Newsletter 59: Muslems in Europe
I'm forever telling people news of the past; memorable, big time, sensational events associated with the sites of Israel. But people are much more interested in the "no news" of the past; the unknown, unpublished bits of information. So for an interesting tour I always have to be on the lookout for these interesting bits of "no news".
I'm like an entomologist looking for tiny, weird and sometimes scary insects which are almost invisible because they hide in clearly visible humans, plants and animals.
Only when we have the obvious facts of news in our possession can we begin to search and discover the no news that is hidden there.
Walking through the underground cisterns of the City of David and marveling at the industriousness and ingenuity of our ancestors, with a couple of Israeli tourists from Bror Hayil, a kibbutz in the South of Israel, next to the Gaza Strip, I was reminded again of the preoccupation with the water in ancient Israel.
Prof.

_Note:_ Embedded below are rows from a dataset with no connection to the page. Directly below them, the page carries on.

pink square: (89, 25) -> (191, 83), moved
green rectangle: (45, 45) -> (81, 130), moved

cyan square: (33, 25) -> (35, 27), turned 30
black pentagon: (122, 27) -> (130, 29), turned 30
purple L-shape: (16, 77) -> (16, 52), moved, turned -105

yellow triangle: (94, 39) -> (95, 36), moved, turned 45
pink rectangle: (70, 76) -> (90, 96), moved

Eliezer Schweid, in his book "The Philosophy of the Bible as the basis of the culture of Israel" opened my eyes to the amazing distinction between a land where life depends on water from heaven and lands where life is nourished by water from rivers.
Israel, the Land of Canaan, according to Schweid is the chosen land of God because life depends on the seasonal dose of water from heaven. Not like Babylon and Egypt, the lands from where Jews left to go to the promised land, which are nourished by continually flowing rivers, seemingly not dependent on the direct bounty of God.
Without continually flowing rivers that would provide water digging a cistern to store up water was a basic necessity in Canaan. If you didn't dig a cistern you'd lose the water sent by God because it would flow rapidly down mountain sides into wadis and get lost in the sea.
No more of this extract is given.